It looks like the recent correction might be over, with bears regaining control of the pair.

Sentiment deteriorated again on Friday, leading to losses in the GBP/USD pair, pushing it 0.7% down to 1.1150 during the UK session.

UK data disappoint

Compared to expectations of -0.5% and -1.7% previously, the UK retail sales for the month of September decreased by 1.4%. When auto motor fuel sales are excluded, core retail sales fell 1.5% MoM, compared to -0.3% anticipated and -1.6% before.

Related article: AUD/USD strengthens after jobs data, US claims

On an annualized basis, UK retail sales fell -6.9% in September, compared to -5.0% predicted and -5.6% in August, while core retail sales fell 6.2% in the reported month, compared to -4.1% expected and -5.3% in August.

Truss resigns as PM

Yesterday, UK Prime Minister Lizz Truss claimed to have talked with King Charles and announced her resignation as the Tory party’s leader, announcing that a leadership contest will immediately be held.

However, there was a rising push for the calling of a general election, not the least of which came from the opposition Labour Party.

Business organizations were outraged at the idea of having a third prime minister in three months, according to Tony Danker, director-general of the Confederation of British Industry, who claimed that recent events had “undermined the confidence of people, businesses, markets, and global investors in Britain.”

Funnily enough, due to the insane infighting and confusion surrounding the Truss administration, one UK newspaper set up a live stream of lettuce to test if it or the prime minister would stay longer, with the vegetable easily winning.

More seriously, on Friday, Jeremy Hunt, the British finance secretary, reaffirmed that “we will put public finances on a sustainable course while we build the economy.”

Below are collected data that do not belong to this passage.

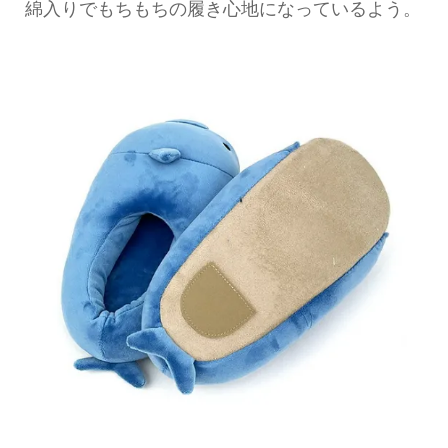
綿入りでもちもちの履き心地になっているよう。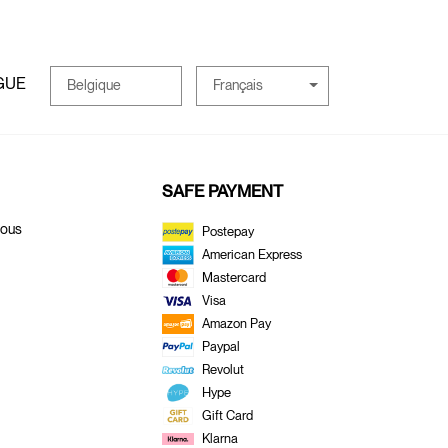
GUE
Français
Belgique
SAFE PAYMENT
Nous
Postepay
American Express
Mastercard
Visa
Amazon Pay
Paypal
Revolut
Hype
Gift Card
Klarna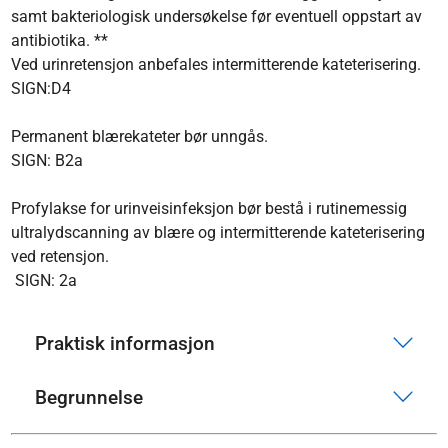
samt bakteriologisk undersøkelse før eventuell oppstart av
antibiotika. **
Ved urinretensjon anbefales intermitterende kateterisering.
SIGN:D4
Permanent blærekateter bør unngås.
SIGN: B2a
Profylakse for urinveisinfeksjon bør bestå i rutinemessig
ultralydscanning av blære og intermitterende kateterisering
ved retensjon.
SIGN: 2a
Praktisk informasjon
Begrunnelse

“Strong public finances are the foundation of a strong economy. To stabilize markets. We will do whatever is necessary to get drive down debt in the medium term and to ensure that taxpayers’ money is well spent,” he added.

Back in bearish trend?

The GBP/USD pair has decisively broken below the recent uptrend line, suggesting that the short-term uptrend might be over, with traders now trying to push the Pound below the 1.10 level again.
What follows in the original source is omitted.